What you have to do: Once the pictures are set aside, output all the records exactly.

::::::::

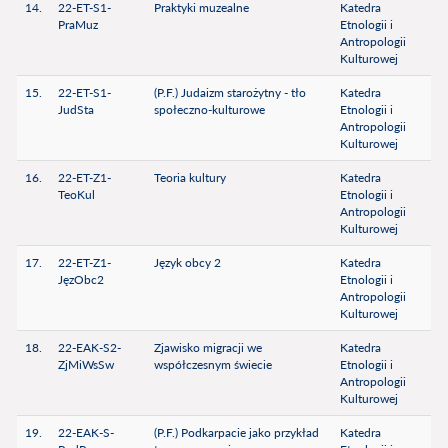
14.
22-ET-S1-
Praktyki muzealne
Katedra
PraMuz
Etnologii i
Antropologii
Kulturowej
15.
22-ET-S1-
(P.F.) Judaizm starożytny - tło
Katedra
JudSta
społeczno-kulturowe
Etnologii i
Antropologii
Kulturowej
16.
22-ET-Z1-
Teoria kultury
Katedra
TeoKul
Etnologii i
Antropologii
Kulturowej
17.
22-ET-Z1-
Język obcy 2
Katedra
JęzObc2
Etnologii i
Antropologii
Kulturowej
18.
22-EAK-S2-
Zjawisko migracji we
Katedra
ZjMiWsSw
współczesnym świecie
Etnologii i
Antropologii
Kulturowej
19.
22-EAK-S-
(P.F.) Podkarpacie jako przykład
Katedra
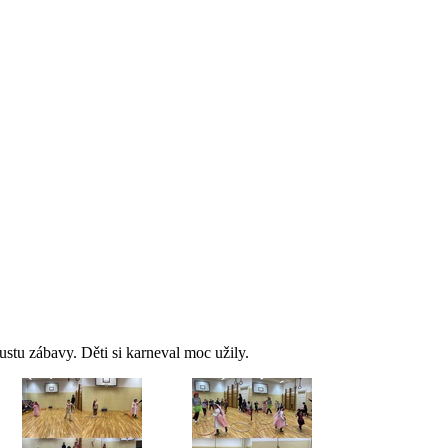
stu zábavy. Děti si karneval moc užily.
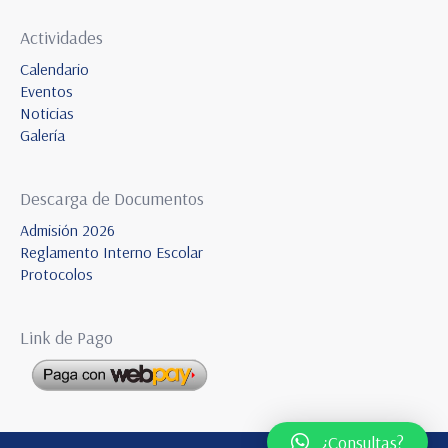
Actividades
Calendario
Eventos
Noticias
Galería
Descarga de Documentos
Admisión 2026
Reglamento Interno Escolar
Protocolos
Link de Pago
¿Consultas?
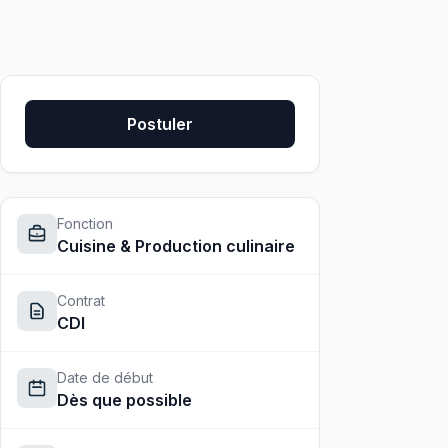
Postuler
Fonction
Cuisine & Production culinaire
Contrat
CDI
Date de début
Dès que possible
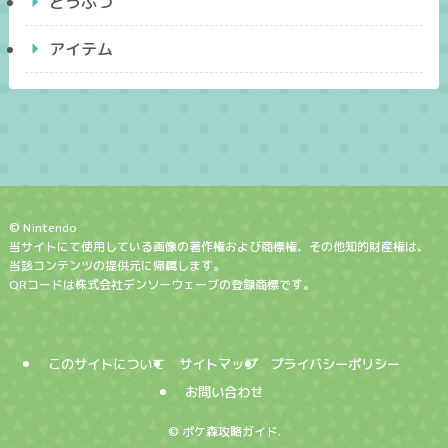
どうぶつ
アイテム
© Nintendo
当サイトにて使用している画像の著作権および商標権、その他知的財産権は、
当該コンテンツの提供元に帰属します。
QRコードは株式会社デンソーウェーブの登録商標です。
このサイトについて
サイトマップ
プライバシーポリシー
お問い合わせ
©
ポケ森攻略ガイド.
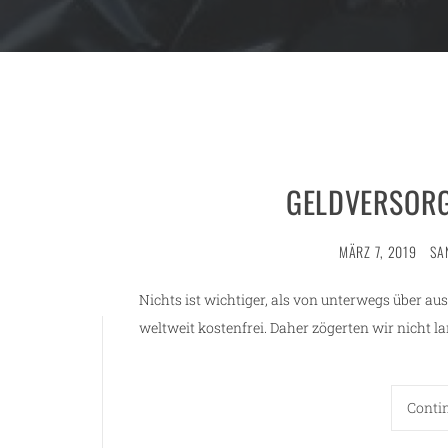
GELDVERSOR
MÄRZ 7, 2019
SA
Nichts ist wichtiger, als von unterwegs über au
weltweit kostenfrei. Daher zögerten wir nicht l
Conti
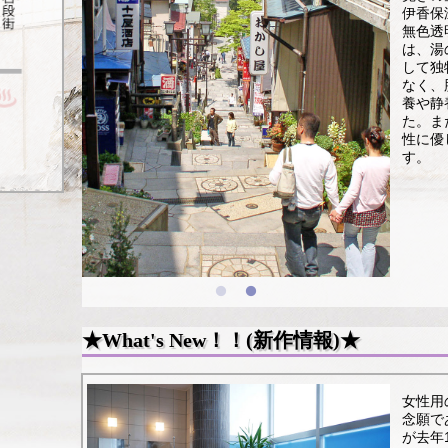
伊香保
無色透
は、湯
して独
なく、
養や静
た。ま
性に優
す。
★What's New！！(新作情報)★
女性用
念願で
が去年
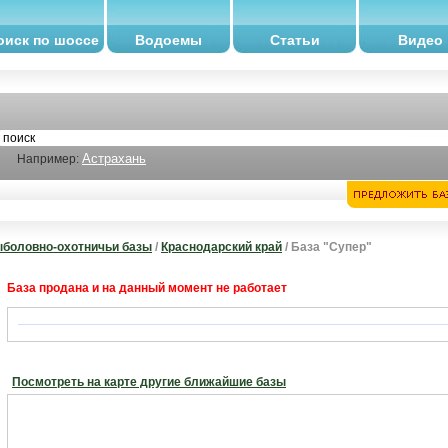
оиск по шоссе
Водоемы
Статьи
Видео
Астрахань
Например:
боловно-охотничьи базы
/
Краснодарский край
/ База "Супер"
База продана и на данный момент не работает
Посмотреть на карте другие ближайшие базы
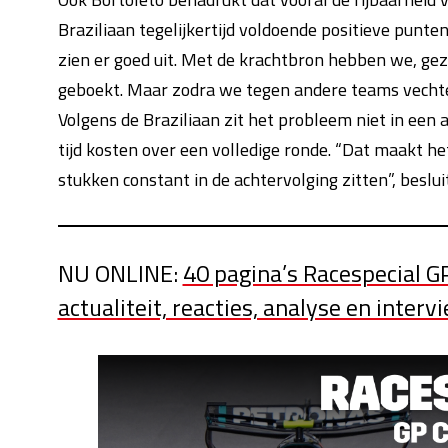
Braziliaan tegelijkertijd voldoende positieve punten
zien er goed uit. Met de krachtbron hebben we, ge
geboekt. Maar zodra we tegen andere teams vecht
Volgens de Braziliaan zit het probleem niet in een 
tijd kosten over een volledige ronde. “Dat maakt he
stukken constant in de achtervolging zitten”, beslui
NU ONLINE:
40 pagina’s Racespecial G
actualiteit, reacties, analyse en interv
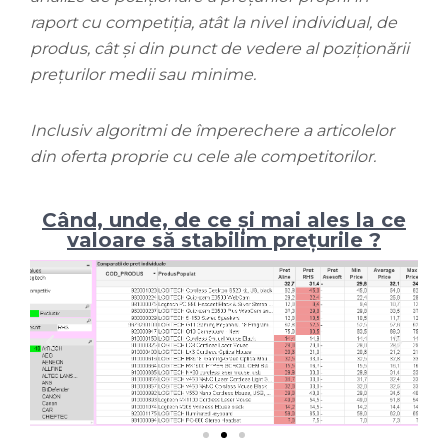
raport cu competiția, atât la nivel individual, de
produs, cât și din punct de vedere al poziționării
prețurilor medii sau minime.
Inclusiv algoritmi de împerechere a articolelor
din oferta proprie cu cele ale competitorilor.
Când, unde, de ce și mai ales la ce
valoare să stabilim prețurile ?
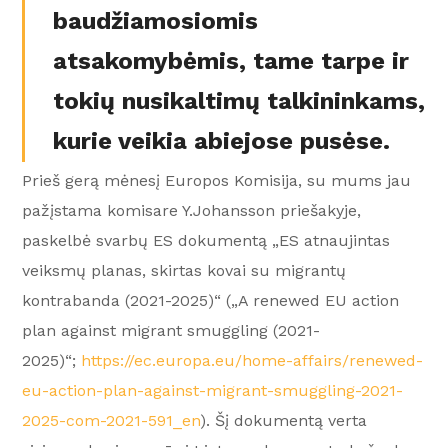
baudžiamosiomis
atsakomybėmis, tame tarpe ir
tokių nusikaltimų talkininkams,
kurie veikia abiejose pusėse.
Prieš gerą mėnesį Europos Komisija, su mums jau
pažįstama komisare Y.Johansson priešakyje,
paskelbė svarbų ES dokumentą „ES atnaujintas
veiksmų planas, skirtas kovai su migrantų
kontrabanda (2021-2025)“ („A renewed EU action
plan against migrant smuggling (2021-
2025)“;
https://ec.europa.eu/home-affairs/renewed-
eu-action-plan-against-migrant-smuggling-2021-
2025-com-2021-591_en
). Šį dokumentą verta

::::::::

Result of the exercise:
14.
22-ET-S1-
Praktyki muzealne
Katedra
PraMuz
Etnologii i
Antropologii
Kulturowej
15.
22-ET-S1-
(P.F.) Judaizm starożytny - tło
Katedra
JudSta
społeczno-kulturowe
Etnologii i
Antropologii
Kulturowej
16.
22-ET-Z1-
Teoria kultury
Katedra
TeoKul
Etnologii i
Antropologii
Kulturowej
17.
22-ET-Z1-
Język obcy 2
Katedra
JęzObc2
Etnologii i
Antropologii
Kulturowej
18.
22-EAK-S2-
Zjawisko migracji we
Katedra
ZjMiWsSw
współczesnym świecie
Etnologii i
Antropologii
Kulturowej
19.
22-EAK-S-
(P.F.) Podkarpacie jako przykład
Katedra
stu zábavy. Děti si karneval moc užily.
Actividades
Calendario
Eventos
Noticias
Galería
Descarga de Documentos
Admisión 2026
Reglamento Interno Escolar
Protocolos
Link de Pago
¿Consultas?
Postuler
Fonction
Cuisine & Production culinaire
Contrat
CDI
Date de début
Dès que possible
どうぶつ
アイテム
© Nintendo
当サイトにて使用している画像の著作権および商標権、その他知的財産権は、
当該コンテンツの提供元に帰属します。
QRコードは株式会社デンソーウェーブの登録商標です。
このサイトについて
サイトマップ
プライバシーポリシー
お問い合わせ
©
ポケ森攻略ガイド.
GELDVERSOR
MÄRZ 7, 2019
SA
Nichts ist wichtiger, als von unterwegs über au
weltweit kostenfrei. Daher zögerten wir nicht l
Conti
伊香保
無色透
は、湯
して独
なく、
養や静
た。ま
性に優
す。
★What's New！！(新作情報)★
女性用
念願で
が去年
оиск по шоссе
Водоемы
Статьи
Видео
Астрахань
Например:
боловно-охотничьи базы
/
Краснодарский край
/ База "Супер"
База продана и на данный момент не работает
Посмотреть на карте другие ближайшие базы
Braziliaan tegelijkertijd voldoende positieve punten
zien er goed uit. Met de krachtbron hebben we, ge
geboekt. Maar zodra we tegen andere teams vecht
Volgens de Braziliaan zit het probleem niet in een 
tijd kosten over een volledige ronde. “Dat maakt he
stukken constant in de achtervolging zitten”, beslui
NU ONLINE:
40 pagina’s Racespecial G
actualiteit, reacties, analyse en interv
raport cu competiția, atât la nivel individual, de
produs, cât și din punct de vedere al poziționării
prețurilor medii sau minime.
Inclusiv algoritmi de împerechere a articolelor
din oferta proprie cu cele ale competitorilor.
Când, unde, de ce și mai ales la ce
valoare să stabilim prețurile ?
baudžiamosiomis
atsakomybėmis, tame tarpe ir
tokių nusikaltimų talkininkams,
kurie veikia abiejose pusėse.
Prieš gerą mėnesį Europos Komisija, su mums jau
pažįstama komisare Y.Johansson priešakyje,
paskelbė svarbų ES dokumentą „ES atnaujintas
veiksmų planas, skirtas kovai su migrantų
kontrabanda (2021-2025)“ („A renewed EU action
plan against migrant smuggling (2021-
2025)“;
https://ec.europa.eu/home-affairs/renewed-
eu-action-plan-against-migrant-smuggling-2021-
2025-com-2021-591_en
). Šį dokumentą verta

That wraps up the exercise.